TASK STATEMENT
Nothing should be left out. Give all the data again exactly as written.
Segment Open
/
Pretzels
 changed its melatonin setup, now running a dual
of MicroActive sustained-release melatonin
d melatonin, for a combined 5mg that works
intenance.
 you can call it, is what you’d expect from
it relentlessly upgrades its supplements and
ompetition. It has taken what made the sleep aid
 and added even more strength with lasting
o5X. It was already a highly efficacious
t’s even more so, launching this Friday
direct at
Segment Closed
OUTPUT FOR THIS EXERCISE
/
Pretzels
 changed its melatonin setup, now running a dual
of MicroActive sustained-release melatonin
d melatonin, for a combined 5mg that works
intenance.
 you can call it, is what you’d expect from
it relentlessly upgrades its supplements and
ompetition. It has taken what made the sleep aid
 and added even more strength with lasting
o5X. It was already a highly efficacious
t’s even more so, launching this Friday
direct at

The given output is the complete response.